You seem to have an obvious battery bias.In my professional life, I was the engineer responsible for batteries on three different projects, spanning the time from 1991 to 2008. The first project used a battery pack filled with NiCad rechargeables (20 ea of super-sub-C size, packed in a shrinkwrap 5x2x2 tube along with overtemperature and overcurrent cutout devices and a 9-pin connector).
The next project was for a light-weight device, and the specification had a requirement to use primary (non-rechargeable) batteries that were readily available on the commercial market. I went to Wal-Mart and bought a large number of lithium camera batteries, 12 of which packed into our custom battery holder were adequate to run the equipment for the time specified.
The last project was to equip soldiers and military equipment and vehicles with portable computer/radios. The batteries for the soldier units were specified as limited to certain types of primary lithium batteries - apparently the Army customer had a lot of them in storage.
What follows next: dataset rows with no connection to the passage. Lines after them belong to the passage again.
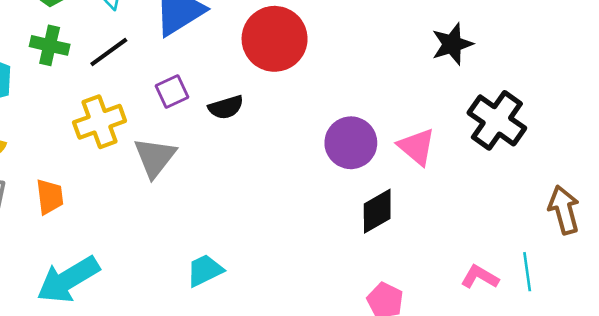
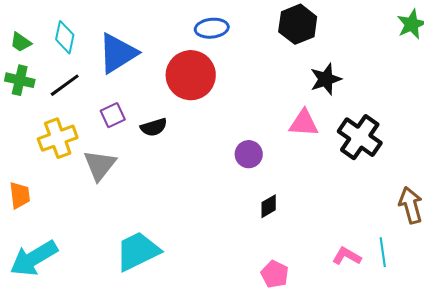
purple circle: (351, 143) -> (249, 154), size x0.7
pink triangle: (417, 147) -> (304, 123), moved, turned -36
black diamond: (377, 211) -> (269, 206), size x0.7
cyan trapezoid: (205, 270) -> (138, 251), size x1.6

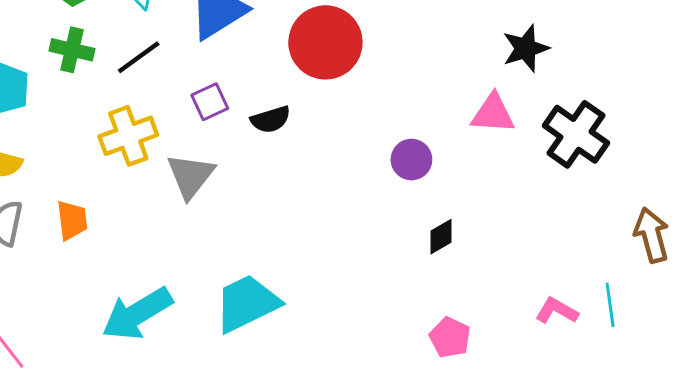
cyan arrow: (34, 258) -> (137, 314), moved

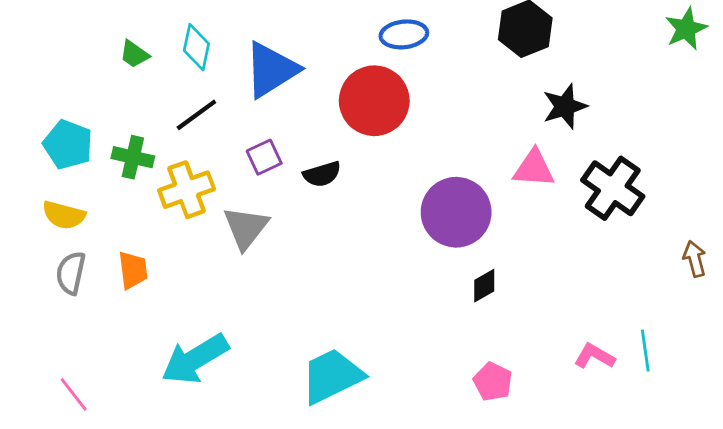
green cross: (72, 50) -> (133, 157), moved
purple circle: (411, 160) -> (456, 212), size x1.8
brown arrow: (652, 235) -> (695, 259), moved, size x0.7
cyan trapezoid: (247, 303) -> (332, 376), moved

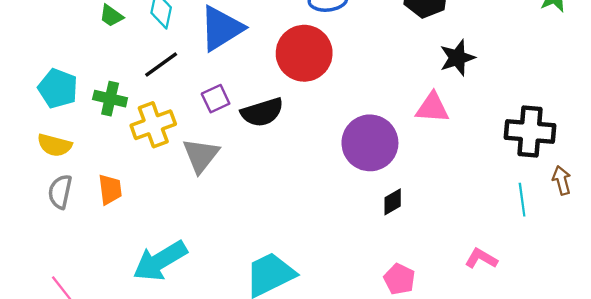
black semicircle: (322, 174) -> (262, 112), size x1.4
black cross: (613, 188) -> (530, 132), moved, turned -30
cyan line: (645, 351) -> (522, 200), moved

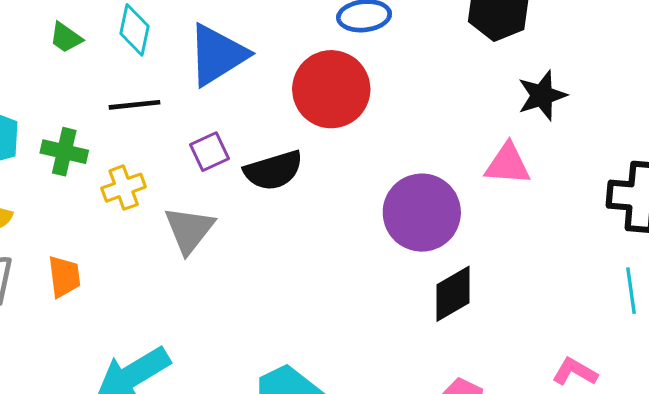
black line: (161, 65) -> (135, 105), turned 30
yellow cross: (153, 125) -> (124, 188), size x0.7
black diamond: (393, 202) -> (453, 294), size x1.5

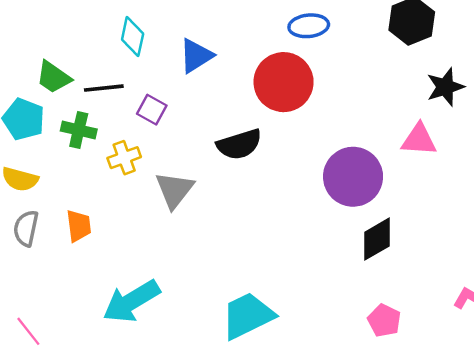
green trapezoid: (66, 38) -> (54, 77), moved, size x1.4
blue triangle: (217, 55) -> (196, 56), size x0.7
black line: (135, 105) -> (104, 88), moved
purple square: (209, 152) -> (152, 110), moved, turned -36

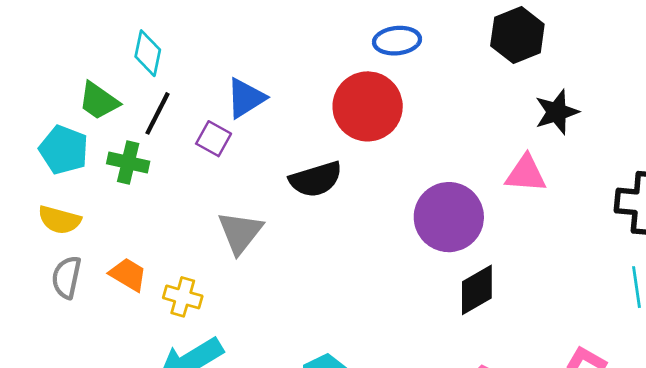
cyan diamond: (133, 37) -> (148, 53), moved
blue triangle: (196, 56) -> (246, 98), moved
black line: (104, 88) -> (158, 113), turned -57
yellow cross: (124, 158) -> (183, 297), moved, turned 36
orange trapezoid: (79, 226) -> (128, 275), turned -52

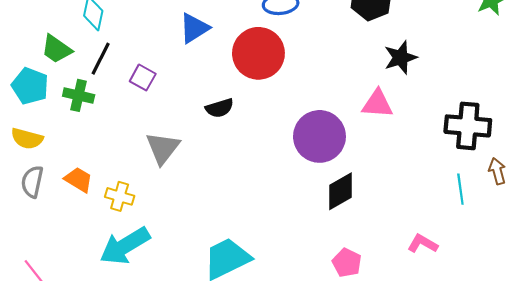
blue triangle: (246, 98) -> (194, 28), moved
black semicircle: (316, 179) -> (220, 108), size x0.7

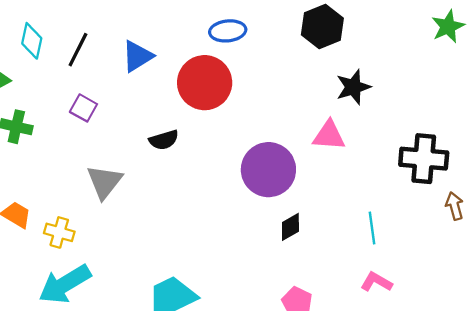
black line: (101, 59) -> (78, 50), moved
cyan line: (460, 189) -> (372, 228), moved
black diamond: (341, 191) -> (290, 227), size x0.7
With respect to the question on the table - Lithium batteries (on average over the many types) present less of a ccradle-to-grave environmental hazard than NiCad batteries (or the Nickel-Metal Hydride cells that followed). The worst of all is the Lead-Acid type as used in cars - its inherently poisonous nature is mitigated to a large degree by a robust recycling market, driven by strict government regulations.
Have you considered the limited resource nature, and environmental damage of massive lithium mining?